### EXERCISE AIM
Please go through the records below and return every line holding the word "khóa".

---------- DATA SHOWN

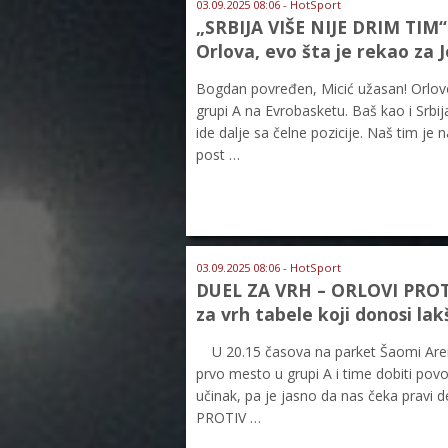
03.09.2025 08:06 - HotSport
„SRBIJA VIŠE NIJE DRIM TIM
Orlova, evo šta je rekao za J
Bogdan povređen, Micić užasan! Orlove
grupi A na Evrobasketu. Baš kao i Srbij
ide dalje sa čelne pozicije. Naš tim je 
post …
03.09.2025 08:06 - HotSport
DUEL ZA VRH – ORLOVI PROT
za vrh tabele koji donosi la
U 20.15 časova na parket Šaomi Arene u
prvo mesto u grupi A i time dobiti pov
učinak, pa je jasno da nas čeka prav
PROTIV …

--------------------
---------- DATA SHOWN

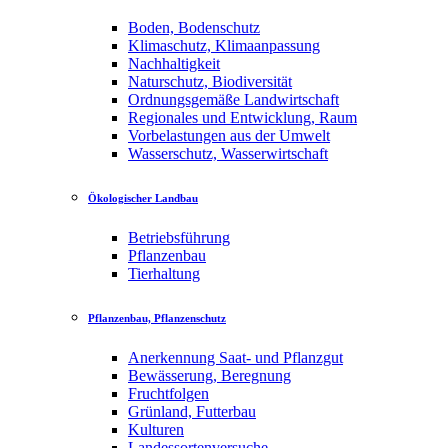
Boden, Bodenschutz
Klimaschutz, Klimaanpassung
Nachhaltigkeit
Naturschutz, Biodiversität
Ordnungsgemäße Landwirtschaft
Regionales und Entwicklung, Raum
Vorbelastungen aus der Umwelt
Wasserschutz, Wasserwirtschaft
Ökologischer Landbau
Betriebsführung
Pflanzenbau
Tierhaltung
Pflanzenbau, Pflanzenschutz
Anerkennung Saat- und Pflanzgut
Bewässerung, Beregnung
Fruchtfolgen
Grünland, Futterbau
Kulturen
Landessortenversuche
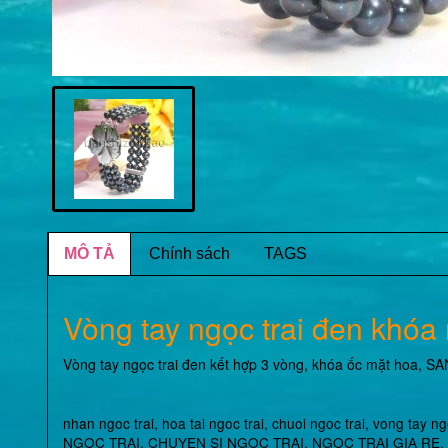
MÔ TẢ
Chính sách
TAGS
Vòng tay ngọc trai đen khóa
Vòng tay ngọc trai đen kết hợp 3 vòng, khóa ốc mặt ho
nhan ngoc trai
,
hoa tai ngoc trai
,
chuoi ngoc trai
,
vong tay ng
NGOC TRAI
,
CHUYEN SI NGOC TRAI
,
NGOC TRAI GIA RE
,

--------------------

### RESULT BELOW
Vòng tay ngọc trai đen khóa
Vòng tay ngọc trai đen kết hợp 3 vòng, khóa ốc mặt ho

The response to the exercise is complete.